** DATA SHOWN follows **

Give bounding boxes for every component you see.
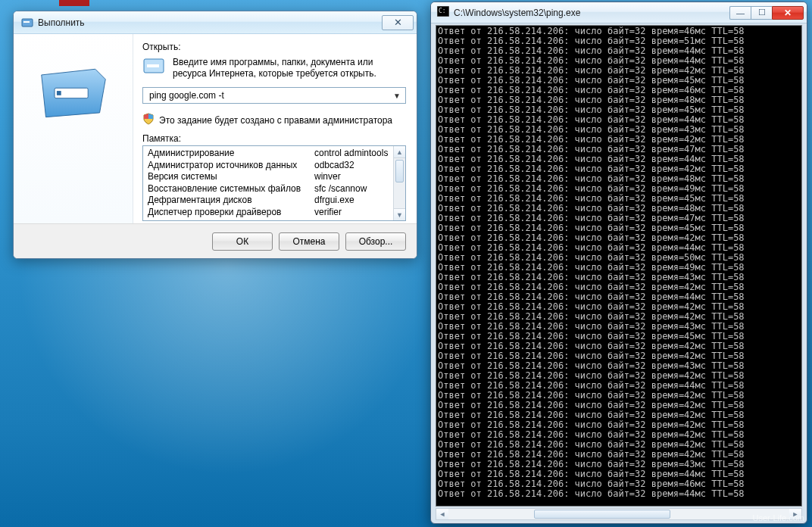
maximize-button[interactable]: ☐ (751, 6, 772, 20)
run-large-icon (37, 66, 110, 121)
svg-rect-5 (147, 64, 159, 67)
scroll-thumb[interactable] (395, 160, 404, 182)
admin-text: Это задание будет создано с правами адми… (159, 115, 392, 126)
memo-name: Восстановление системных файлов (148, 183, 314, 195)
minimize-icon: — (736, 8, 745, 17)
open-label: Открыть: (142, 42, 406, 52)
memo-name: Дефрагментация дисков (148, 195, 314, 207)
close-icon: ✕ (784, 8, 792, 18)
memo-row[interactable]: Версия системыwinver (148, 171, 389, 183)
hscroll-thumb[interactable] (534, 510, 670, 519)
console-output: Ответ от 216.58.214.206: число байт=32 в… (436, 26, 801, 500)
memo-box: Администрированиеcontrol admintoolsАдмин… (142, 145, 406, 221)
run-right-pane: Открыть: Введите имя программы, папки, д… (133, 34, 417, 223)
run-titlebar[interactable]: Выполнить ✕ (14, 11, 417, 34)
svg-rect-1 (23, 21, 30, 23)
console-icon: C: (437, 6, 449, 19)
scroll-up-icon[interactable]: ▲ (394, 146, 405, 158)
memo-cmd: control admintools (314, 148, 389, 160)
close-button[interactable]: ✕ (382, 15, 414, 30)
run-footer: ОК Отмена Обзор... (14, 223, 417, 258)
scroll-track[interactable] (394, 184, 405, 208)
ok-button[interactable]: ОК (212, 232, 273, 251)
memo-cmd: odbcad32 (314, 160, 389, 172)
console-body[interactable]: Ответ от 216.58.214.206: число байт=32 в… (436, 25, 802, 507)
run-window-icon (21, 17, 33, 29)
command-combobox[interactable]: ▼ (142, 87, 406, 104)
memo-cmd: winver (314, 171, 389, 183)
memo-name: Диспетчер проверки драйверов (148, 207, 314, 219)
svg-rect-3 (56, 91, 61, 95)
browse-button[interactable]: Обзор... (345, 232, 406, 251)
memo-label: Памятка: (142, 133, 406, 144)
memo-row[interactable]: Восстановление системных файловsfc /scan… (148, 183, 389, 195)
console-close-button[interactable]: ✕ (772, 6, 804, 20)
open-hint: Введите имя программы, папки, документа … (173, 57, 406, 80)
maximize-icon: ☐ (758, 8, 766, 17)
memo-name: Администрирование (148, 148, 314, 160)
minimize-button[interactable]: — (729, 6, 751, 20)
run-dialog: Выполнить ✕ Открыть: (13, 11, 417, 259)
svg-text:C:: C: (439, 8, 446, 14)
memo-scrollbar[interactable]: ▲ ▼ (393, 146, 405, 220)
cancel-button[interactable]: Отмена (279, 232, 339, 251)
console-titlebar[interactable]: C: C:\Windows\system32\ping.exe — ☐ ✕ (431, 2, 807, 23)
run-title: Выполнить (38, 17, 382, 28)
chevron-down-icon[interactable]: ▼ (392, 92, 402, 100)
console-title: C:\Windows\system32\ping.exe (454, 8, 725, 18)
run-hint-icon (142, 55, 167, 81)
console-window: C: C:\Windows\system32\ping.exe — ☐ ✕ От… (430, 2, 807, 524)
memo-name: Администратор источников данных (148, 160, 314, 172)
run-left-pane (14, 34, 133, 223)
command-input[interactable] (148, 89, 392, 101)
close-icon: ✕ (394, 17, 402, 28)
memo-cmd: verifier (314, 207, 389, 219)
memo-cmd: sfc /scannow (314, 183, 389, 195)
scroll-left-icon[interactable]: ◄ (436, 509, 448, 519)
memo-row[interactable]: Дефрагментация дисковdfrgui.exe (148, 195, 389, 207)
watermark: User-Life.com (753, 513, 804, 522)
scroll-down-icon[interactable]: ▼ (394, 208, 405, 220)
memo-row[interactable]: Администрированиеcontrol admintools (148, 148, 389, 160)
memo-name: Версия системы (148, 171, 314, 183)
shield-icon (142, 113, 155, 127)
admin-note: Это задание будет создано с правами адми… (142, 113, 406, 127)
hscroll-track[interactable] (448, 509, 789, 519)
console-hscrollbar[interactable]: ◄ ► (436, 508, 802, 520)
window-buttons: — ☐ ✕ (729, 6, 804, 20)
memo-list[interactable]: Администрированиеcontrol admintoolsАдмин… (143, 146, 393, 220)
memo-row[interactable]: Диспетчер проверки драйверовverifier (148, 207, 389, 219)
taskbar-fragment (59, 0, 89, 6)
memo-row[interactable]: Администратор источников данныхodbcad32 (148, 160, 389, 172)
memo-cmd: dfrgui.exe (314, 195, 389, 207)
run-body: Открыть: Введите имя программы, папки, д… (14, 34, 417, 223)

** End of DATA SHOWN **

*AIM OF THE EXERCISE*. A faithful copy is needed: reproduce all of the data above, leaving the pictures out.

*RESPONSE BELOW*.
Give bounding boxes for every component you see.
maximize-button[interactable]: ☐ (751, 6, 772, 20)
run-large-icon (37, 66, 110, 121)
svg-rect-5 (147, 64, 159, 67)
scroll-thumb[interactable] (395, 160, 404, 182)
admin-text: Это задание будет создано с правами адми… (159, 115, 392, 126)
memo-name: Восстановление системных файлов (148, 183, 314, 195)
minimize-icon: — (736, 8, 745, 17)
open-label: Открыть: (142, 42, 406, 52)
memo-name: Дефрагментация дисков (148, 195, 314, 207)
close-icon: ✕ (784, 8, 792, 18)
memo-row[interactable]: Версия системыwinver (148, 171, 389, 183)
hscroll-thumb[interactable] (534, 510, 670, 519)
console-output: Ответ от 216.58.214.206: число байт=32 в… (436, 26, 801, 500)
memo-box: Администрированиеcontrol admintoolsАдмин… (142, 145, 406, 221)
run-right-pane: Открыть: Введите имя программы, папки, д… (133, 34, 417, 223)
run-titlebar[interactable]: Выполнить ✕ (14, 11, 417, 34)
svg-rect-1 (23, 21, 30, 23)
console-icon: C: (437, 6, 449, 19)
scroll-up-icon[interactable]: ▲ (394, 146, 405, 158)
memo-cmd: control admintools (314, 148, 389, 160)
close-button[interactable]: ✕ (382, 15, 414, 30)
run-footer: ОК Отмена Обзор... (14, 223, 417, 258)
scroll-track[interactable] (394, 184, 405, 208)
ok-button[interactable]: ОК (212, 232, 273, 251)
memo-cmd: odbcad32 (314, 160, 389, 172)
console-body[interactable]: Ответ от 216.58.214.206: число байт=32 в… (436, 25, 802, 507)
run-window-icon (21, 17, 33, 29)
command-combobox[interactable]: ▼ (142, 87, 406, 104)
memo-cmd: winver (314, 171, 389, 183)
memo-name: Диспетчер проверки драйверов (148, 207, 314, 219)
svg-rect-3 (56, 91, 61, 95)
browse-button[interactable]: Обзор... (345, 232, 406, 251)
memo-label: Памятка: (142, 133, 406, 144)
memo-row[interactable]: Восстановление системных файловsfc /scan… (148, 183, 389, 195)
console-close-button[interactable]: ✕ (772, 6, 804, 20)
open-hint: Введите имя программы, папки, документа … (173, 57, 406, 80)
maximize-icon: ☐ (758, 8, 766, 17)
memo-name: Администрирование (148, 148, 314, 160)
minimize-button[interactable]: — (729, 6, 751, 20)
run-dialog: Выполнить ✕ Открыть: (13, 11, 417, 259)
svg-text:C:: C: (439, 8, 446, 14)
memo-scrollbar[interactable]: ▲ ▼ (393, 146, 405, 220)
cancel-button[interactable]: Отмена (279, 232, 339, 251)
console-titlebar[interactable]: C: C:\Windows\system32\ping.exe — ☐ ✕ (431, 2, 807, 23)
run-title: Выполнить (38, 17, 382, 28)
chevron-down-icon[interactable]: ▼ (392, 92, 402, 100)
console-title: C:\Windows\system32\ping.exe (454, 8, 725, 18)
run-hint-icon (142, 55, 167, 81)
console-window: C: C:\Windows\system32\ping.exe — ☐ ✕ От… (430, 2, 807, 524)
memo-name: Администратор источников данных (148, 160, 314, 172)
run-left-pane (14, 34, 133, 223)
command-input[interactable] (148, 89, 392, 101)
close-icon: ✕ (394, 17, 402, 28)
memo-cmd: verifier (314, 207, 389, 219)
memo-cmd: sfc /scannow (314, 183, 389, 195)
scroll-left-icon[interactable]: ◄ (436, 509, 448, 519)
memo-row[interactable]: Дефрагментация дисковdfrgui.exe (148, 195, 389, 207)
watermark: User-Life.com (753, 513, 804, 522)
scroll-down-icon[interactable]: ▼ (394, 208, 405, 220)
memo-row[interactable]: Администрированиеcontrol admintools (148, 148, 389, 160)
memo-name: Версия системы (148, 171, 314, 183)
shield-icon (142, 113, 155, 127)
admin-note: Это задание будет создано с правами адми… (142, 113, 406, 127)
hscroll-track[interactable] (448, 509, 789, 519)
console-hscrollbar[interactable]: ◄ ► (436, 508, 802, 520)
window-buttons: — ☐ ✕ (729, 6, 804, 20)
memo-list[interactable]: Администрированиеcontrol admintoolsАдмин… (143, 146, 393, 220)
memo-row[interactable]: Диспетчер проверки драйверовverifier (148, 207, 389, 219)
taskbar-fragment (59, 0, 89, 6)
memo-row[interactable]: Администратор источников данныхodbcad32 (148, 160, 389, 172)
memo-cmd: dfrgui.exe (314, 195, 389, 207)
run-body: Открыть: Введите имя программы, папки, д… (14, 34, 417, 223)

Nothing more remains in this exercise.